Immersion trips are an essential part of Saint Mary’s MBA Programs, and consist of two academic components—lectures, and visits to companies and organizations. Guest lecturers on the trip to Seoul will include C-level managers from LG Electronics, Doosan, McKinsey & Co., and Electronic Arts. Along with hearing lectures, students will also visit Korean economic powerhouses, including LG, General Motors Korea, Samsung, and Daewoo Shipbuilding & Marine Engineering.
“These are very high-level executives our students will get exposure to on these company visits,” said Lee. “Our students will have an opportunity to ask questions of business leaders who don’t normally make themselves available. It’s such a valuable opportunity.”

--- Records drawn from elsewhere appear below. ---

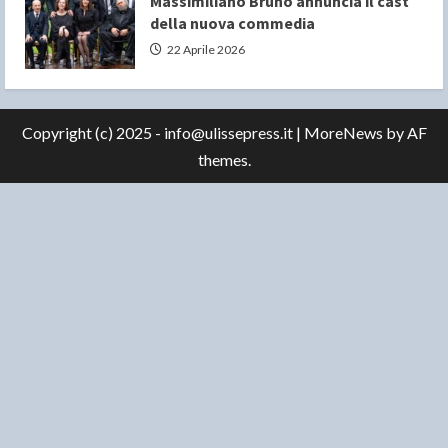
Massimiliano Bruno annuncia il cast
della nuova commedia
22 Aprile 2026
Copyright (c) 2025 - info@ulissepress.it
|
MoreNews
by AF
themes.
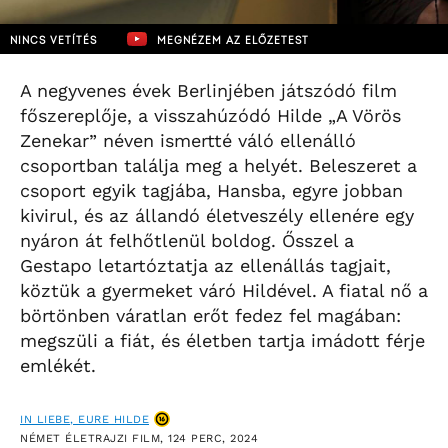
NINCS VETÍTÉS
MEGNÉZEM AZ ELŐZETEST
A negyvenes évek Berlinjében játszódó film
főszereplője, a visszahúzódó Hilde „A Vörös
Zenekar” néven ismertté váló ellenálló
csoportban találja meg a helyét. Beleszeret a
csoport egyik tagjába, Hansba, egyre jobban
kivirul, és az állandó életveszély ellenére egy
nyáron át felhőtlenül boldog. Ősszel a
Gestapo letartóztatja az ellenállás tagjait,
köztük a gyermeket váró Hildével. A fiatal nő a
börtönben váratlan erőt fedez fel magában:
megszüli a fiát, és életben tartja imádott férje
emlékét.
IN LIEBE, EURE HILDE
NÉMET ÉLETRAJZI FILM, 124 PERC, 2024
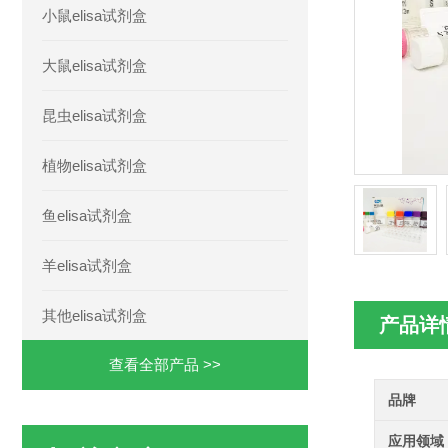
小鼠elisa试剂盒
大鼠elisa试剂盒
昆虫elisa试剂盒
植物elisa试剂盒
鱼elisa试剂盒
羊elisa试剂盒
其他elisa试剂盒
产品详
查看全部产品 >>
品牌
应用领域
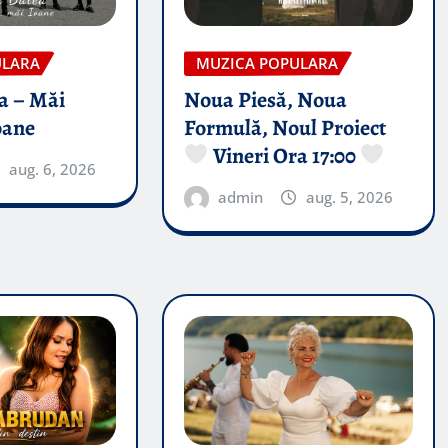
ULARA
MUZICA POPULARA
a – Măi
Noua Piesă, Noua
oane
Formulă, Noul Proiect
Vineri Ora 17:00
aug. 6, 2026
admin
aug. 5, 2026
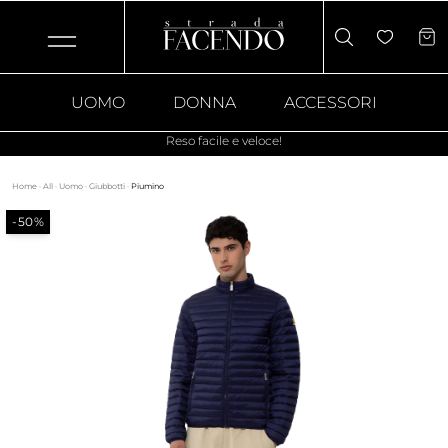
UOMO
DONNA
ACCESSORI
Reso facile e veloce!
Home
·
All
·
Uomo
·
Giubbotti
·
Piumino
-50%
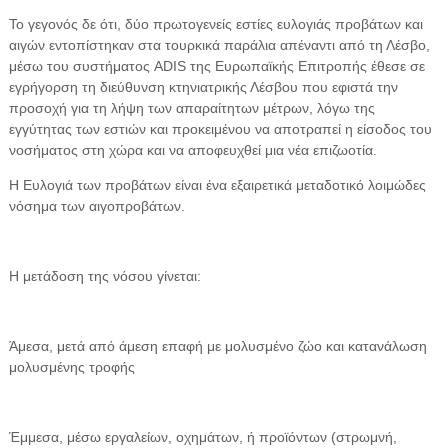
Το γεγονός δε ότι, δύο πρωτογενείς εστίες ευλογιάς προβάτων και
αιγών εντοπίστηκαν στα τουρκικά παράλια απέναντι από τη Λέσβο,
μέσω του συστήματος ADIS της Ευρωπαϊκής Επιτροπής έθεσε σε
εγρήγορση τη διεύθυνση κτηνιατρικής Λέσβου που εφιστά την
προσοχή για τη λήψη των απαραίτητων μέτρων, λόγω της
εγγύτητας των εστιών και προκειμένου να αποτραπεί η είσοδος του
νοσήματος στη χώρα και να αποφευχθεί μια νέα επιζωοτία.
Η Ευλογιά των προβάτων είναι ένα εξαιρετικά μεταδοτικό λοιμώδες
νόσημα των αιγοπροβάτων.
Η μετάδοση της νόσου γίνεται:
Άμεσα, μετά από άμεση επαφή με μολυσμένο ζώο και κατανάλωση
μολυσμένης τροφής
Έμμεσα, μέσω εργαλείων, οχημάτων, ή προϊόντων (στρωμνή,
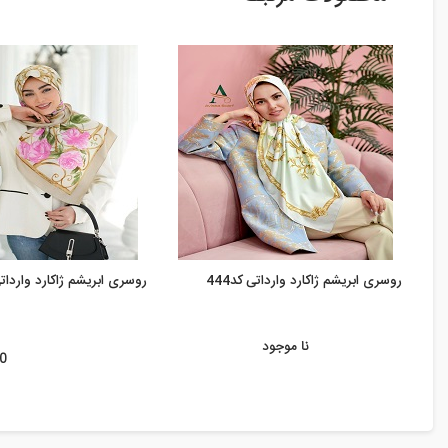
روسری ابریشم ژاکارد وارداتی کد444
روسری ابریشم ژاکارد وارداتی ک
نا موجود
00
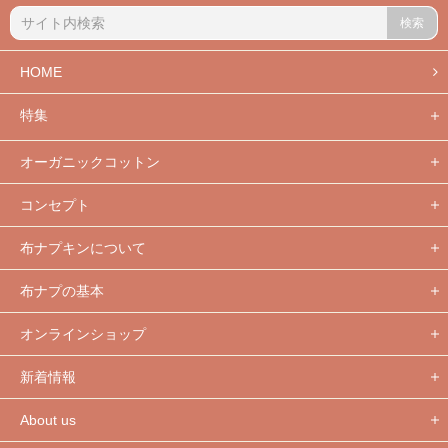
検索
HOME
特集
オーガニックコットン
コンセプト
布ナプキンについて
布ナプの基本
オンラインショップ
新着情報
About us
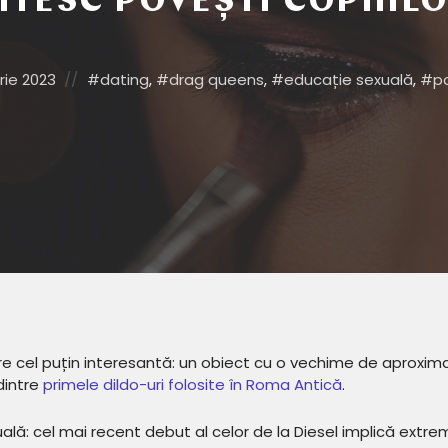
ITESC POVEȘTI COPIIIL
Posted
rie 2023
dating
,
drag queens
,
educație sexuală
,
p
in:
e cel puțin interesantă: un obiect cu o vechime de aproxima
 dintre
primele dildo-uri folosite în Roma Antică
.
ală: cel mai recent debut al celor de la Diesel implică extre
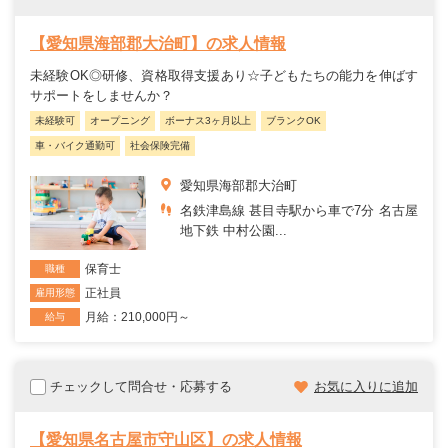
【愛知県海部郡大治町】の求人情報
未経験OK◎研修、資格取得支援あり☆子どもたちの能力を伸ばす
サポートをしませんか？
未経験可
オープニング
ボーナス3ヶ月以上
ブランクOK
車・バイク通勤可
社会保険完備
愛知県海部郡大治町
名鉄津島線 甚目寺駅から車で7分 名古屋
地下鉄 中村公園...
保育士
職種
正社員
雇用形態
月給：210,000円～
給与
チェックして問合せ・応募する
お気に入りに追加
【愛知県名古屋市守山区】の求人情報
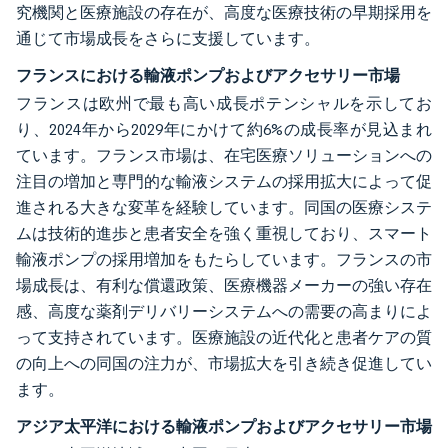
究機関と医療施設の存在が、高度な医療技術の早期採用を
通じて市場成長をさらに支援しています。
フランスにおける輸液ポンプおよびアクセサリー市場
フランスは欧州で最も高い成長ポテンシャルを示してお
り、2024年から2029年にかけて約6%の成長率が見込まれ
ています。フランス市場は、在宅医療ソリューションへの
注目の増加と専門的な輸液システムの採用拡大によって促
進される大きな変革を経験しています。同国の医療システ
ムは技術的進歩と患者安全を強く重視しており、スマート
輸液ポンプの採用増加をもたらしています。フランスの市
場成長は、有利な償還政策、医療機器メーカーの強い存在
感、高度な薬剤デリバリーシステムへの需要の高まりによ
って支持されています。医療施設の近代化と患者ケアの質
の向上への同国の注力が、市場拡大を引き続き促進してい
ます。
アジア太平洋における輸液ポンプおよびアクセサリー市場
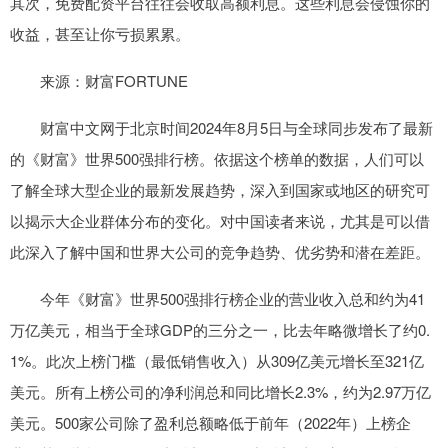
其次，免费配资平台往往会收取高额利息。这些利息会侵蚀你的
收益，甚至让你亏损累累。
来源：财富FORTUNE
财富中文网于北京时间2024年8月5日与全球同步发布了最新
的《财富》世界500强排行榜。依据这个榜单的数据，人们可以
了解全球大型企业的最新发展趋势，深入到国家或地区的研究可
以揭示大企业群体分布的变化。对中国读者来说，尤其是可以借
此深入了解中国和世界大公司的竞争趋势、优劣势和潜在差距。
今年《财富》世界500强排行榜企业的营业收入总和约为41
万亿美元，相当于全球GDP的三分之一，比去年略微增长了约0.
1%。此次上榜门槛（最低销售收入）从309亿美元增长至321亿
美元。所有上榜公司的净利润总和同比增长2.3%，约为2.97万亿
美元。500家公司除了盈利总额略低于前年（2022年）上榜企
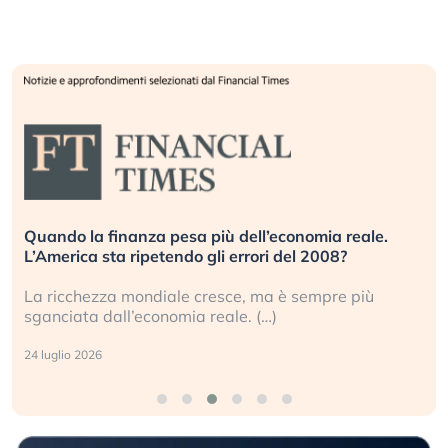
Quando la finanza pesa più dell’economia reale.
L’America sta ripetendo gli errori del 2008?
La ricchezza mondiale cresce, ma è sempre più
sganciata dall’economia reale. (…)
24 luglio 2026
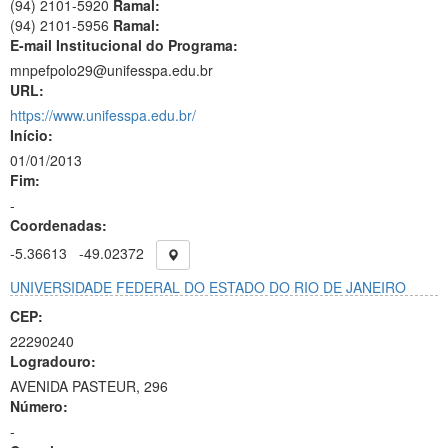
(94) 2101-5920
Ramal:
(94) 2101-5956
Ramal:
E-mail Institucional do Programa:
mnpefpolo29@unifesspa.edu.br
URL:
https://www.unifesspa.edu.br/
Início:
01/01/2013
Fim:
-
Coordenadas:
-5.36613
-49.02372
UNIVERSIDADE FEDERAL DO ESTADO DO RIO DE JANEIRO
CEP:
22290240
Logradouro:
AVENIDA PASTEUR, 296
Número:
-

Accompanying these speakers will be lecturers from the Korea Advanced Institute of Science and Technology. Topics include doing business in Korea, Asian financial markets, and an introduction to the impact of the DMZ on the Korean economy. To better prepare for the trip, students were asked to write summaries on Korean news stories, as well as review Daniel Tudor’s Korea: The Impossible Country.
The trip will also include cultural outings, to give students a sense of life in the country outside boardrooms and classrooms. Students will tour the Korean Demilitarized Zone which separates North and South Korea, visit Gyeongbokgung Palace, take in a Nanta—a Korean nonverbal comedy—and a tour of Seoul.
“There are a lot of future business opportunities with Korea, particularly for businesses on the West Coast and California,” said Lee. “This trip will give our students an edge—by the time they come back; they’ll have gained valuable insights into how business in Korea functions. It can be a vital experience.”
The 10-day trip will begin on Tuesday, June 24, and end on Thursday, July 3.